La più spiccata attenzione, da parte del mondo romano, ai cicli naturali della fertilità dei campi e della donna comporterà non solo una maggiore autonomia dell’elemento femminile ma anche la recisa condanna di tutti quegli atteggiamenti sessuali che, pur così diffusi nel mondo greco, saranno sempre rifiutati, almeno in una visione collettiva e sociale dei rapporti umani. Lo statalismo romano, infatti, non avrebbe mai permesso il diffondersi di mode ed abitudini che fossero contrari all’eredità morale dei padri e alla configurazione prettamente virile e bellica della compagine politica, soprattutto repubblicana. Di qui la strenua difesa della romanità tradizionale da parte di Cicerone, l’esaltazione di una razionalità divina che si incarna nella storia di Roma da parte degli stoici, il gruppo filosofico più rappresentativo del periodo a cavallo tra I sec. a.C e I sec d.C,, le rampogne degli autori di satire, da Lucilio a Giovenale, che rimpiangono il bel tempo antico e sferzano il presente, a partire dalle donne, spudorate e così diverse dalla sobrietà delle loro colleghe di un tempo, tutte casa e campi.

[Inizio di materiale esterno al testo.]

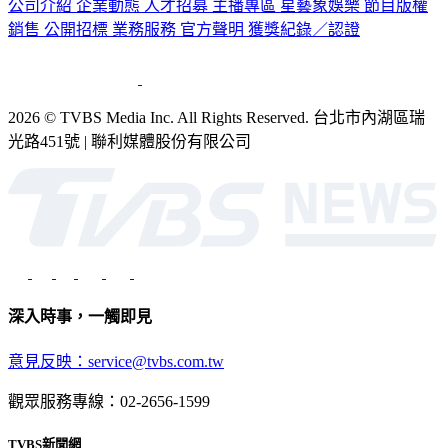
銷售
公開招標
業務服務
官方聲明
獲獎紀錄／認證
2026 © TVBS Media Inc. All Rights Reserved. 台北市內湖區瑞
光路451號 | 聯利媒體股份有限公司
深入時事，一觸即見
意見反映：service@tvbs.com.tw
觀眾服務專線：02-2656-1599
TVBS新聞網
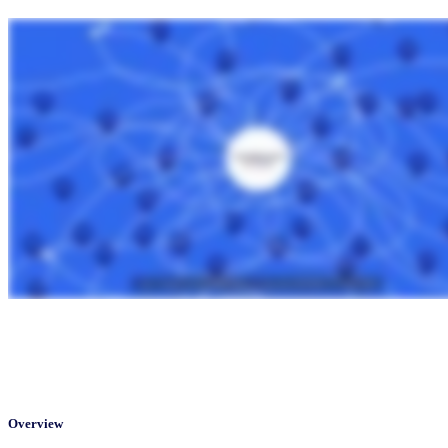
Overview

Si tratta di una battaglia in gran parte inutile, vista la generale corruzione dei costumi; e saranno gli autori cristiani, a partire già dal II sec. d.C, a stigmatizzare i comportamenti più ambigui della paganità, soprattutto in materia sessuale. Nel tardo impero, infatti, Roma conosce una dimensione nuova dell’etica erotica: quella religiosa.

Diffusissimi si fecero i culti a sfondo prettamente orgiastico, tanto che non pochi autori pagani leggono nell’usanza tipicamente cristiana di chiamarsi tutti fratelli e sorelle un chiaro riferimento a pratiche incestuose.

 

Gli autori cristiani, fino all’epoca patristica, dovranno lottare a lungo contro queste dicerie e solo con un estremo atto di coerenza riusciranno ad imporsi come modelli di una vita sobria controllata e pura, in mezzo ad una generazione “perversa”. E’ il trionfo della fedeltà coniugale, dell’amore disinteressato, di una pedagogia depurata da scorie perverse, di una esaltazione della dignità e della morigeratezza femminili. Si era aperta un’altra epoca, anche nei rapporti tra eros ed etica, ed è sempre consolante, quando si leggono gli interventi del Magistero, rendersi conto che il linguaggio ed i valori sono quelli di sempre, in difesa della verità sull’ uomo e sulla storia.   

                                                             

                                                                               Prof. Andrea N.